→ **Data**
□ □ □ □ □
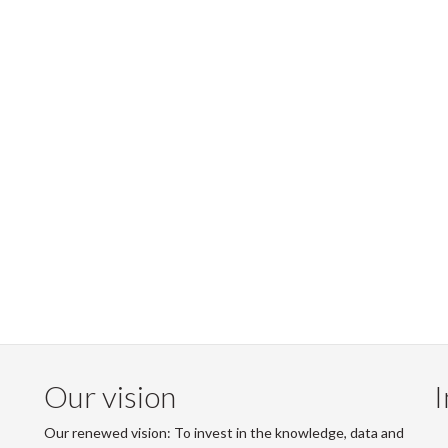
Our vision
I
Our renewed vision: To invest in the knowledge, data and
□ □ □ □ □
→ **Description of the task**
Every line of the material must be reproduced verbatim; the pictures are to be omitted.

→ **Written reply**
Our vision
I
Our renewed vision: To invest in the knowledge, data and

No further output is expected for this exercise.